(Data section Opens)

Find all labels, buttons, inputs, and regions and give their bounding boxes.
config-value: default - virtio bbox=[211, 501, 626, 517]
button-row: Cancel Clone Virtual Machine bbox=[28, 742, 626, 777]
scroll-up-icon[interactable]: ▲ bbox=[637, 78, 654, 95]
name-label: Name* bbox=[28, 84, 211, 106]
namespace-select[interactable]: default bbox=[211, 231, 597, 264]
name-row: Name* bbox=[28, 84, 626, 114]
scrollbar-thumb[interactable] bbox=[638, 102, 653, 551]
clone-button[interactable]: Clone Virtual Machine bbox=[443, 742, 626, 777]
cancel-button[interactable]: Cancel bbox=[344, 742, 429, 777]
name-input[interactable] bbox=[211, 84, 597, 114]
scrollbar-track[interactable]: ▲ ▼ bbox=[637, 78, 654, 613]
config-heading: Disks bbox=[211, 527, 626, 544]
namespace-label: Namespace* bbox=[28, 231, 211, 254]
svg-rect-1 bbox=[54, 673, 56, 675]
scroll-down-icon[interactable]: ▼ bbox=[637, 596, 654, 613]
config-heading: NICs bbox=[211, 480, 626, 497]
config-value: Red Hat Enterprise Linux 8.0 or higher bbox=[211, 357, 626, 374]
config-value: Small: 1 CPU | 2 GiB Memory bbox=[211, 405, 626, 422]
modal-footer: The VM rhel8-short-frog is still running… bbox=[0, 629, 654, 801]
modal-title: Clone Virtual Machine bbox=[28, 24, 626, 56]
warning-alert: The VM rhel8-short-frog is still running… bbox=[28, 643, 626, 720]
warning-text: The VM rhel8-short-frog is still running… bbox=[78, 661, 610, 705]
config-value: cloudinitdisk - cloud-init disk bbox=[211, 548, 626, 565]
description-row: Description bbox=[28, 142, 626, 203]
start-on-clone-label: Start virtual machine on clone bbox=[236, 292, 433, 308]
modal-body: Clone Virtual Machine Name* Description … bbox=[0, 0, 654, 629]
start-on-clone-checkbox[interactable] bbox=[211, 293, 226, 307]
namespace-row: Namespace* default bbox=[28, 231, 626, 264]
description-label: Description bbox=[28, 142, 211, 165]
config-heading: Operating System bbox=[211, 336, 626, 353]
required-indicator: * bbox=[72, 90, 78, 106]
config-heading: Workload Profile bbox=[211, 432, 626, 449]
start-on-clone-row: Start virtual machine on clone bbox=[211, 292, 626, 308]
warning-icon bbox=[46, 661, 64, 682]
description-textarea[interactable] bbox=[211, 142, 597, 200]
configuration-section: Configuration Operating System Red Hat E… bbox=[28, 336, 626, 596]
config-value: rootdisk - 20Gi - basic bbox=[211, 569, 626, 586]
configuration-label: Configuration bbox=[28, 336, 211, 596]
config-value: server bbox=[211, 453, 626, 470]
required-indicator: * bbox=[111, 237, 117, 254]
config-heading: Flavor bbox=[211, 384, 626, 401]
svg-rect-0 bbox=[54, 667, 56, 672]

(Data section Closes)

- **What is needed**: Your reply should be all of the data, returned exactly.

- **Response box**:
Find all labels, buttons, inputs, and regions and give their bounding boxes.
config-value: default - virtio bbox=[211, 501, 626, 517]
button-row: Cancel Clone Virtual Machine bbox=[28, 742, 626, 777]
scroll-up-icon[interactable]: ▲ bbox=[637, 78, 654, 95]
name-label: Name* bbox=[28, 84, 211, 106]
namespace-select[interactable]: default bbox=[211, 231, 597, 264]
name-row: Name* bbox=[28, 84, 626, 114]
scrollbar-thumb[interactable] bbox=[638, 102, 653, 551]
clone-button[interactable]: Clone Virtual Machine bbox=[443, 742, 626, 777]
cancel-button[interactable]: Cancel bbox=[344, 742, 429, 777]
name-input[interactable] bbox=[211, 84, 597, 114]
scrollbar-track[interactable]: ▲ ▼ bbox=[637, 78, 654, 613]
config-heading: Disks bbox=[211, 527, 626, 544]
namespace-label: Namespace* bbox=[28, 231, 211, 254]
svg-rect-1 bbox=[54, 673, 56, 675]
scroll-down-icon[interactable]: ▼ bbox=[637, 596, 654, 613]
config-heading: NICs bbox=[211, 480, 626, 497]
config-value: Red Hat Enterprise Linux 8.0 or higher bbox=[211, 357, 626, 374]
config-value: Small: 1 CPU | 2 GiB Memory bbox=[211, 405, 626, 422]
modal-footer: The VM rhel8-short-frog is still running… bbox=[0, 629, 654, 801]
modal-title: Clone Virtual Machine bbox=[28, 24, 626, 56]
warning-alert: The VM rhel8-short-frog is still running… bbox=[28, 643, 626, 720]
warning-text: The VM rhel8-short-frog is still running… bbox=[78, 661, 610, 705]
config-value: cloudinitdisk - cloud-init disk bbox=[211, 548, 626, 565]
description-row: Description bbox=[28, 142, 626, 203]
start-on-clone-label: Start virtual machine on clone bbox=[236, 292, 433, 308]
modal-body: Clone Virtual Machine Name* Description … bbox=[0, 0, 654, 629]
start-on-clone-checkbox[interactable] bbox=[211, 293, 226, 307]
namespace-row: Namespace* default bbox=[28, 231, 626, 264]
description-label: Description bbox=[28, 142, 211, 165]
config-heading: Operating System bbox=[211, 336, 626, 353]
required-indicator: * bbox=[72, 90, 78, 106]
config-heading: Workload Profile bbox=[211, 432, 626, 449]
start-on-clone-row: Start virtual machine on clone bbox=[211, 292, 626, 308]
warning-icon bbox=[46, 661, 64, 682]
description-textarea[interactable] bbox=[211, 142, 597, 200]
configuration-section: Configuration Operating System Red Hat E… bbox=[28, 336, 626, 596]
config-value: rootdisk - 20Gi - basic bbox=[211, 569, 626, 586]
configuration-label: Configuration bbox=[28, 336, 211, 596]
config-value: server bbox=[211, 453, 626, 470]
required-indicator: * bbox=[111, 237, 117, 254]
config-heading: Flavor bbox=[211, 384, 626, 401]
svg-rect-0 bbox=[54, 667, 56, 672]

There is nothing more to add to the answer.